中天之上,天门大开。
清光如瀑,自那道已被洗正的天门之后一层层垂落下来,將整片九州上空都映得一片庄严明亮。
而镇渊碑,在完成化柱撑天之后,也终於开始缓缓收束。
只是它已不再只是先前那块黑色古碑的模样。
如今的碑身,黑金古纹流转,內里更隱隱多出一层几乎与天门气息相连的古老道意。
它不再只是镇渊。
而是已经真正成了顾长渊大道的一部分。
或者说,道標。
一件可以贯通此界与更高处的,真正终极镇器。
九州之下,无数人仍在仰望。
所有人都知道,接下来会发生什么,也都在暗暗的期待著。
顾长渊,要飞升了。
不是猜测。
不是“未来或有一日”。
而是就在此时此刻。
因为这扇门,本就是为他开的。
可真正到了这一刻,很多人心里却又忽然生出一种说不出的空。
像是这座人间刚刚活下来,便又要失去那个最能扛的人了。
东海方向,裴烈抹了一把脸上的血,望著中天那道身影,忽然咧嘴笑了。
“首座。”
“这回,是不是俺也去天上打几场了?”
这句话一出,天渊道宗眾人先是一怔,旋即竟都隱隱笑了起来。
因为这很裴烈。
大劫刚过,別人都还沉在那种劫后余生的发怔里,他第一个想的,却已经是跟著顾长渊去上界再打一轮。
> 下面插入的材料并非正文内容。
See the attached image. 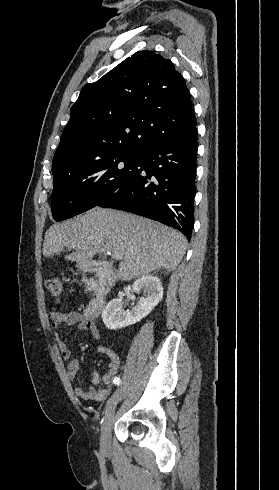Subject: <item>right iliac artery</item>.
Masks as SVG:
<instances>
[{
  "instance_id": "obj_1",
  "label": "right iliac artery",
  "mask_w": 279,
  "mask_h": 490,
  "mask_svg": "<svg viewBox=\"0 0 279 490\" xmlns=\"http://www.w3.org/2000/svg\"><path fill=\"white\" fill-rule=\"evenodd\" d=\"M114 380H115V381H114V384H115L116 386H119V385L121 384V381H120L121 379H120V377H118V376H117V377H115V379H114Z\"/></svg>"
}]
</instances>
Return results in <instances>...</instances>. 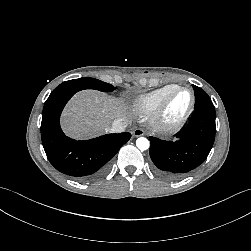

寧寒霜立於一旁,眉眼依旧冷,可眼底却比平时柔和了几分。
牧无尘则轻轻吐出一口气,像是终於把这一路压在胸口的石头,放下了一块。
他们都知道。
今天不是结束。
是另一场更大的开始。
而顾长渊,也终於缓缓转过了身。
他先看了一眼天门。
再看了一眼身后的镇渊碑。
最后,目光才缓缓落向下方九州。
那目光依旧平静。
也依旧冷静。
只是比起最初从玄天断宗、独自下山时,如今这份平静里,终於多出了一种真正撑过整座人间后的辽阔。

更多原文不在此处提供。